◆ **Task data**
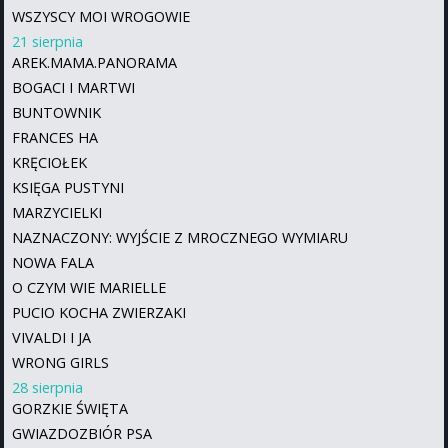
WSZYSCY MOI WROGOWIE
21 sierpnia
AREK.MAMA.PANORAMA
BOGACI I MARTWI
BUNTOWNIK
FRANCES HA
KRĘCIOŁEK
KSIĘGA PUSTYNI
MARZYCIELKI
NAZNACZONY: WYJŚCIE Z MROCZNEGO WYMIARU
NOWA FALA
O CZYM WIE MARIELLE
PUCIO KOCHA ZWIERZAKI
VIVALDI I JA
WRONG GIRLS
28 sierpnia
GORZKIE ŚWIĘTA
GWIAZDOZBIÓR PSA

◆ **Try it**
Would you return the entries verbatim, minus any images?

◆ **Solution**
WSZYSCY MOI WROGOWIE
21 sierpnia
AREK.MAMA.PANORAMA
BOGACI I MARTWI
BUNTOWNIK
FRANCES HA
KRĘCIOŁEK
KSIĘGA PUSTYNI
MARZYCIELKI
NAZNACZONY: WYJŚCIE Z MROCZNEGO WYMIARU
NOWA FALA
O CZYM WIE MARIELLE
PUCIO KOCHA ZWIERZAKI
VIVALDI I JA
WRONG GIRLS
28 sierpnia
GORZKIE ŚWIĘTA
GWIAZDOZBIÓR PSA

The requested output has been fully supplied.